Interprofessional simulated learning and sociological fidelity: Part 1

By | 2nd May 2011


Poor interprofessional communication and teamwork are now well recognised as significant contributors to adverse events in healthcare.  These ‘non-technical skills’ are particularly pertinent in high-hazard areas such as obstetric settings, operating rooms, emergency departments and intensive care units. Recognition of the magnitude of these teamwork issues has led to calls for improved interprofessional training in many areas of healthcare, which has resulted in an increase in a range of team-based simulation activities over the past few years. 
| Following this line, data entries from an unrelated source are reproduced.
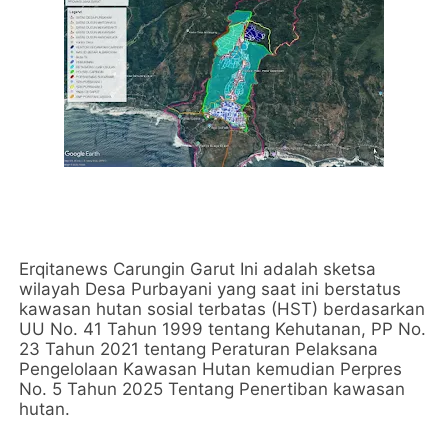
Erqitanews Carungin Garut Ini adalah sketsa
wilayah Desa Purbayani yang saat ini berstatus
kawasan hutan sosial terbatas (HST) berdasarkan
UU No. 41 Tahun 1999 tentang Kehutanan, PP No.
23 Tahun 2021 tentang Peraturan Pelaksana
Pengelolaan Kawasan Hutan kemudian Perpres
No. 5 Tahun 2025 Tentang Penertiban kawasan
hutan.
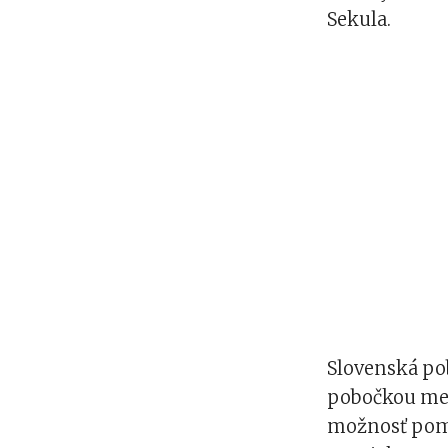
Sekula.
Slovenská po
pobočkou med
možnosť pomen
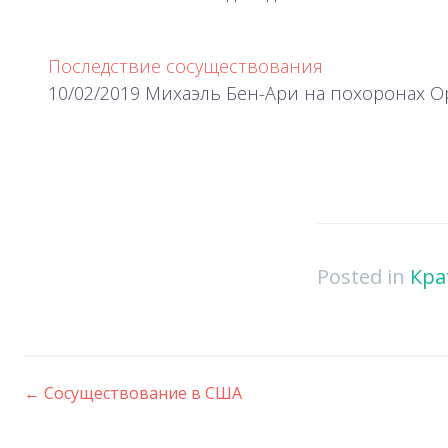
Последствие сосуществования
10/02/2019 Михаэль Бен-Ари на похоронах О
Posted in
Кра
←
Сосуществование в США
Post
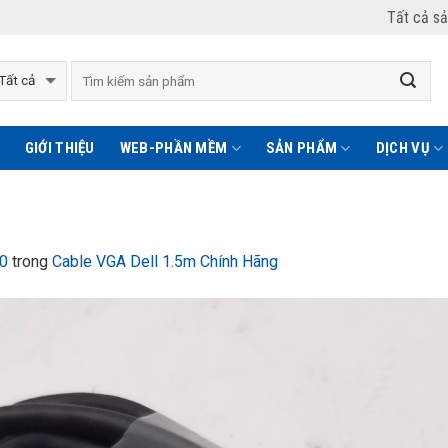
Tất cả s
GIỚI THIỆU
WEB-PHẦN MỀM
SẢN PHẨM
DỊCH VỤ
0
trong
Cable VGA Dell 1.5m Chính Hãng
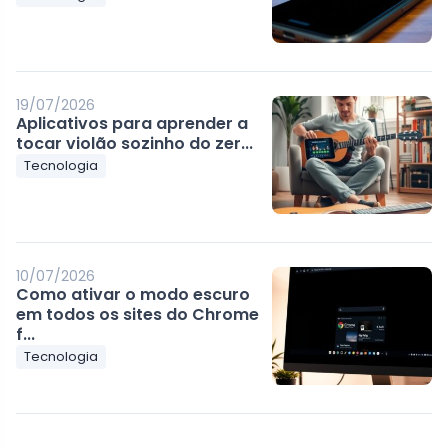
19/07/2026
Aplicativos para aprender a
tocar violão sozinho do zer...
Tecnologia
10/07/2026
Como ativar o modo escuro
em todos os sites do Chrome
f...
Tecnologia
Simulation is a technique that allows the imitation of various aspects of patient care, and includes human simulation, mannequin-based simulation, and virtual reality.  Its use in medicine has been steadily expanding over the past ten years, often forming part of the CRM (Crisis Resource Management) model, based on principles originally developed in the aviation industry.  Most of the current simulated training programs involve experiential learning and rely on a clinical scenario which normally involves a high stress critical incident.  Learners work together to manage the scenario in the most appropriate fashion.  Such training aims to enhance ‘non-technical’ skills such as teamwork and interprofessional communication – both of which have been identified as significant contributors to error in healthcare[Lewis, 2007 #2753].  Simulation aims to allow learners the opportunity to manage critical incidents in a ‘realistic’ environment without the compromise of patient safety. 
The notion of simulation fidelity is considered to be the degree to which the simulated learning activity replicates ‘reality’, and is routinely linked to a prevailing assumption that the more ‘high-fidelity’ the simulation, the more ‘effective’ the learning experience.  The notion of high-fidelity is however problematic for a number of reasons.  For example, several studies using the same simulation approaches may refer to its fidelity differently depending on the context in which the learning takes place, and the skills are taught.  
At present, there is a particular stress on the importance of the notion of psychological fidelity (e.g. the degree to which the learner perceives the simulation to be believable) as the most essential requirement for effective interprofessional learning.  It has been argued that psychological fidelity can reproduce increased levels of individual stress and improve recall of information and its contextual application.  Although manipulating psychological fidelity by, for example, the addition of additional ‘stressors’ into a scenario may create more ‘realistic’ simulation scenarios, the simulation literature continues to overlook the importance of sociological factors such as hierarchy, power relations, interprofessional conflict and professional identity, which are now well-known to affect interprofessional communication, collaboration and teamwork.  
The use of a sociological approach can allow one to see why employing CRM principles, an almost universal approach in interprofessional simulated teamwork training may be considered problematic.  As noted above, CRM was developed in an aviation context, and is based on the premise that a ‘culture of safety’ can be nurtured by encouraging a collective sense of agency, and that flattening hierarchy ensures that all team members are comfortable in voicing their opinions, concerns and recommendations.  Through applying a sociological understanding to this area one can see that the use of CRM principles ignores important socio-economic factors affecting interprofessional health and social care teams.